Delaware is piloting the National Career Readiness Certificate (NCRC), a portable credential that demonstrates achievement and a certain level of workplace employability skills in applied mathematics and locating information and reading.
“The attainment of meaningful credentials is already a focus in Delaware,” said John McMahon, Delaware Secretary of Labor. “Our training activities will be targeted to Delaware’s Career Ladder Initiative, providing some short term training for many dislocated workers whose skills are transferable, particularly in Information Technology fields where the number of jobs are growing and advanced degrees are not necessarily required. We are working with business to identify talent gaps and discuss how we can bridge some of the skill gaps for people who need jobs. ”

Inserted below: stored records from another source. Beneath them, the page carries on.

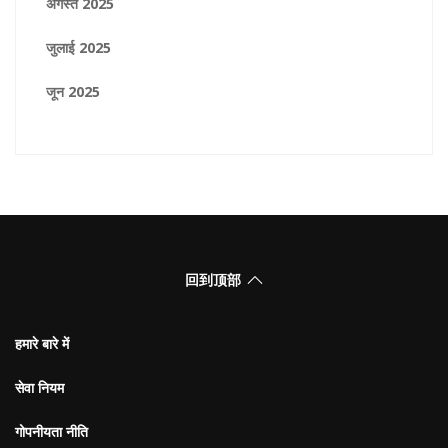
अगस्त 2025
जुलाई 2025
जून 2025
回到顶部
हमारे बारे में
सेवा नियम
गोपनीयता नीति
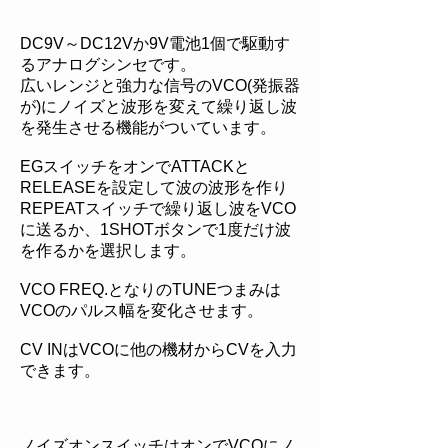
DC9V～DC12Vか9V電池1個で駆動す
るアナログシンセです。
広いレンジと強力な信号のVCO(発振器
が)にノイズと波形を変えて繰り返し波
を発生させる機能がついています。
EGスイッチをオンでATTACKと
RELEASEを設定して波の波形を作り
REPEATスイッチで繰り返し波をVCO
に送るか、1SHOTボタンで1度だけ波
を作るかを選択します。
VCO FREQ.となりのTUNEつまみは
VCOのパルス幅を変化させます。
CV INはVCOに他の機材からCVを入力
できます。
ノイズオンスイッチはオンでVCOにノ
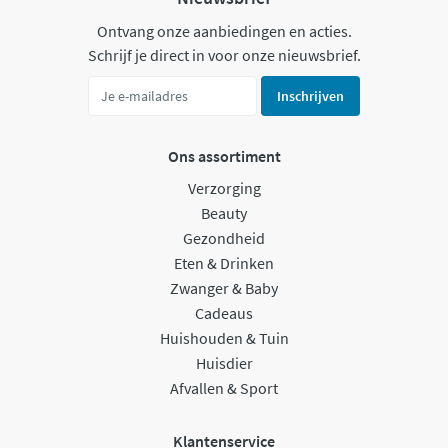
Ontvang onze aanbiedingen en acties.
Schrijf je direct in voor onze nieuwsbrief.
Inschrijven
Ons assortiment
Verzorging
Beauty
Gezondheid
Eten & Drinken
Zwanger & Baby
Cadeaus
Huishouden & Tuin
Huisdier
Afvallen & Sport
Klantenservice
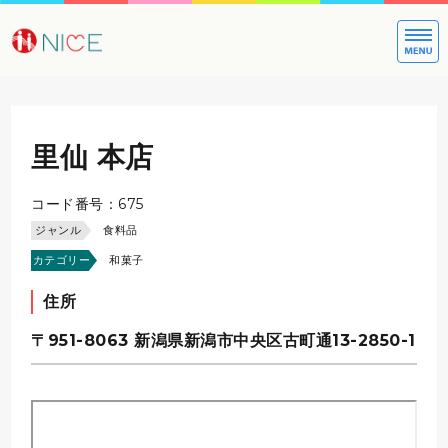
大切な方への
里仙 本店
コード番号：675
ジャンル
食料品
カテゴリー
和菓子
住所
〒951-8063
新潟県新潟市中央区古町通13-2850-1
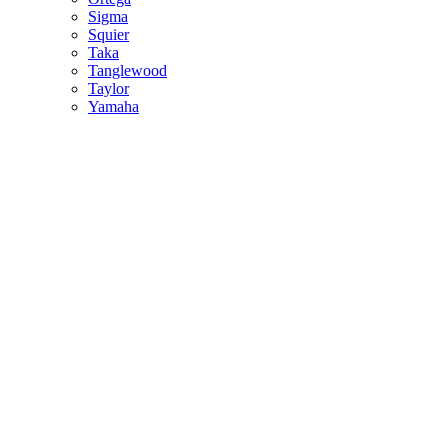
Sigma
Squier
Taka
Tanglewood
Taylor
Yamaha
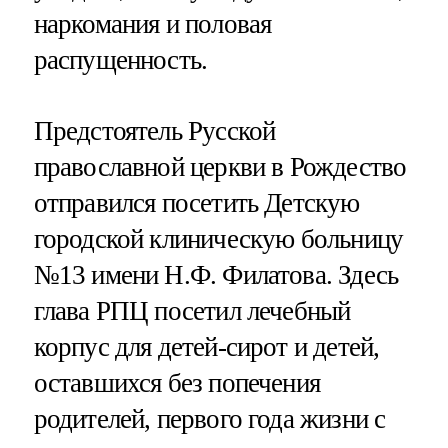
наркомания и половая
распущенность.
Предстоятель Русской
православной церкви в Рождество
отправился посетить Детскую
городской клиническую больницу
№13 имени Н.Ф. Филатова. Здесь
глава РПЦ посетил лечебный
корпус для детей-сирот и детей,
оставшихся без попечения
родителей, первого года жизни с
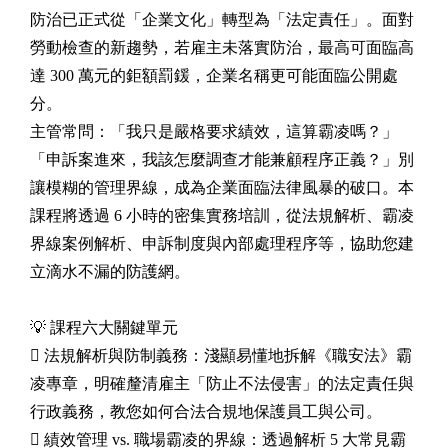
防治已正式從「企業文化」轉型為「法定責任」。面對
勞動檢查的新趨勢，若雇主未落實防治，最高可面臨高
達 300 萬元的鉅額罰鍰，企業名稱更可能面臨公開處
分。
主管常問：「我只是嚴格要求績效，這算霸凌嗎？」
「申訴案進來，我該怎麼調查才能兼顧程序正義？」別
讓模糊的管理界線，成為企業面臨法律風暴的破口。本
課程將透過 6 小時的密集實務培訓，從法規解析、霸凌
界線案例解析、申訴制度與內部處理程序等，協助您建
立滴水不漏的防護網。
💡 課程六大關鍵單元
 法規解析與防制義務：淺顯易懂地拆解《職安法》霸
凌專章，明確釐清雇主「防止不法侵害」的法定責任與
行政義務，教您如何合法合規地保護員工與公司。
 績效管理 vs. 職場霸凌的界線：透過解析 5 大常見霸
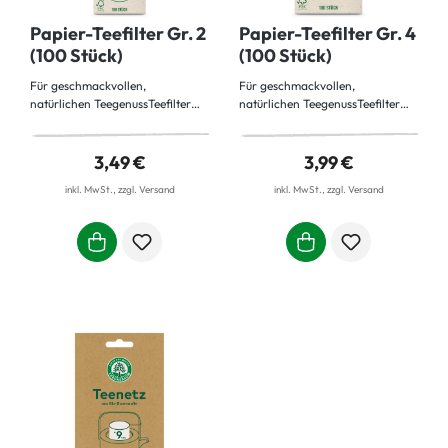
Papier-Teefilter Gr. 2
Papier-Teefilter Gr. 4
(100 Stück)
(100 Stück)
Für geschmackvollen,
Für geschmackvollen,
natürlichen TeegenussTeefilter
natürlichen TeegenussTeefilter
aus ungebleichtem Papier,
aus ungebleichtem Papier,
kompostierbar.
kompostierbar.
3,49 €
3,99 €
inkl. MwSt., zzgl. Versand
inkl. MwSt., zzgl. Versand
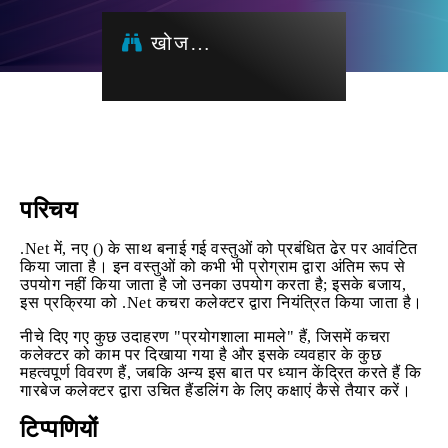
खोज…
परिचय
.Net में, नए () के साथ बनाई गई वस्तुओं को प्रबंधित ढेर पर आवंटित
किया जाता है। इन वस्तुओं को कभी भी प्रोग्राम द्वारा अंतिम रूप से
उपयोग नहीं किया जाता है जो उनका उपयोग करता है; इसके बजाय,
इस प्रक्रिया को .Net कचरा कलेक्टर द्वारा नियंत्रित किया जाता है।
नीचे दिए गए कुछ उदाहरण "प्रयोगशाला मामले" हैं, जिसमें कचरा
कलेक्टर को काम पर दिखाया गया है और इसके व्यवहार के कुछ
महत्वपूर्ण विवरण हैं, जबकि अन्य इस बात पर ध्यान केंद्रित करते हैं कि
गारबेज कलेक्टर द्वारा उचित हैंडलिंग के लिए कक्षाएं कैसे तैयार करें।
टिप्पणियों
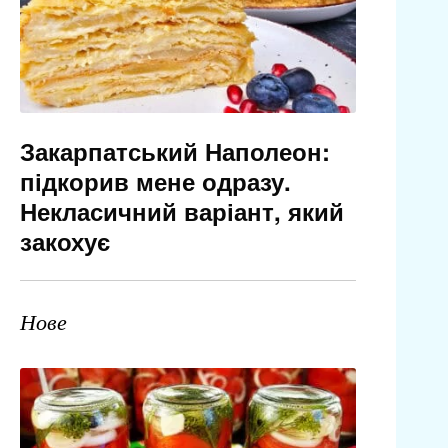
Закарпатський Наполеон:
підкорив мене одразу.
Некласичний варіант, який
закохує
Нове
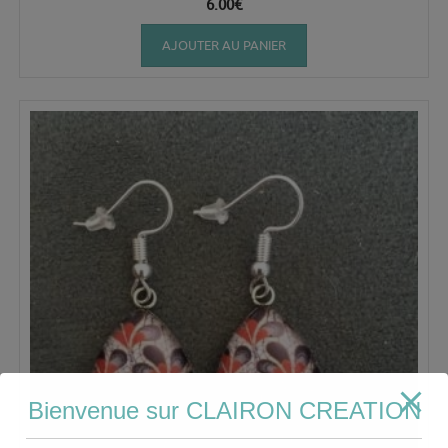
6.00
€
AJOUTER AU PANIER
Bienvenue sur CLAIRON CREATION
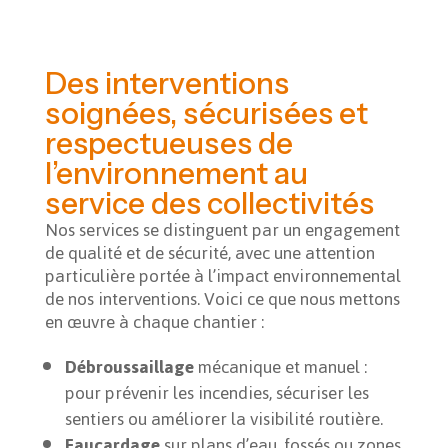
Des interventions
soignées, sécurisées et
respectueuses de
l’environnement au
service des collectivités
Nos services se distinguent par un engagement
de qualité et de sécurité, avec une attention
particulière portée à l’impact environnemental
de nos interventions. Voici ce que nous mettons
en œuvre à chaque chantier :
Débroussaillage
mécanique et manuel :
pour prévenir les incendies, sécuriser les
sentiers ou améliorer la visibilité routière.
Faucardage
sur plans d’eau, fossés ou zones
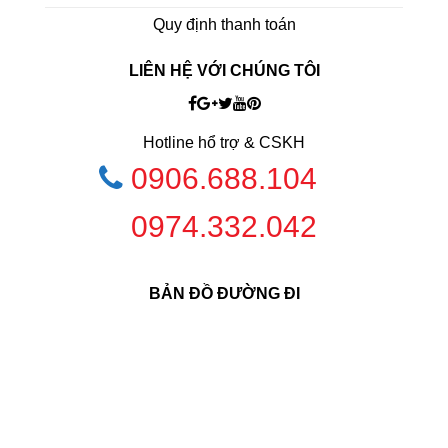
Quy định thanh toán
LIÊN HỆ VỚI CHÚNG TÔI
Hotline hổ trợ & CSKH
0906.688.104
0974.332.042
BẢN ĐỒ ĐƯỜNG ĐI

The Delaware Department of Labor job bank – Delaware Joblink – assists workers with case management, job search, labor market information, job matching, and training provider information. The Joblink is also used by employers in their search for their next employee.
“Despite a recovering economy, too many Delawareans remain out of work. Fortunately, this grant from the Department of Labor will send close to $1.5 million to Delaware to help folks that have been unemployed for too long receive the training and resources they need to get back on track and into the workforce, “ said U.S. Sen. Tom Carper. “ I’m confident this grant will help these Delawareans cultivate new, useful skills that will put them on paths towards long, successful careers.”
“Too many Delawareans know what it feels like to lose their job when their factory closed down or their company left town,” Senator Chris Coons said. “With so many still looking for work, this federal grant will give our neighbors the training they need to get hired. Helping Delawareans find jobs remains my top priority, so I’m hopeful about what this grant will mean for our state.”
“This grant will be a big boost for the many Delawareans who are eager to return to the workforce,” said Congressman John Carney. “I’ve visited employment and training centers all over the state – like Goodwill in Bridgeville and West End Neighborhood House in Wilmington. These organizations provide tremendous resources for those looking for work, and help connect employers with Delawareans who meet their needs. The grant announced today will help these centers do their jobs better, and benefit Delaware employers and job seekers.”
The U. S. Department of Labor invited states to apply for one-time funding in May and were asked to prioritize training efforts on long-term unemployed workers, many of whom would be likely to soon exhaust their unemployment insurance benefits. The funding is being provided through Dislocated Workers Training National Emergency Grants.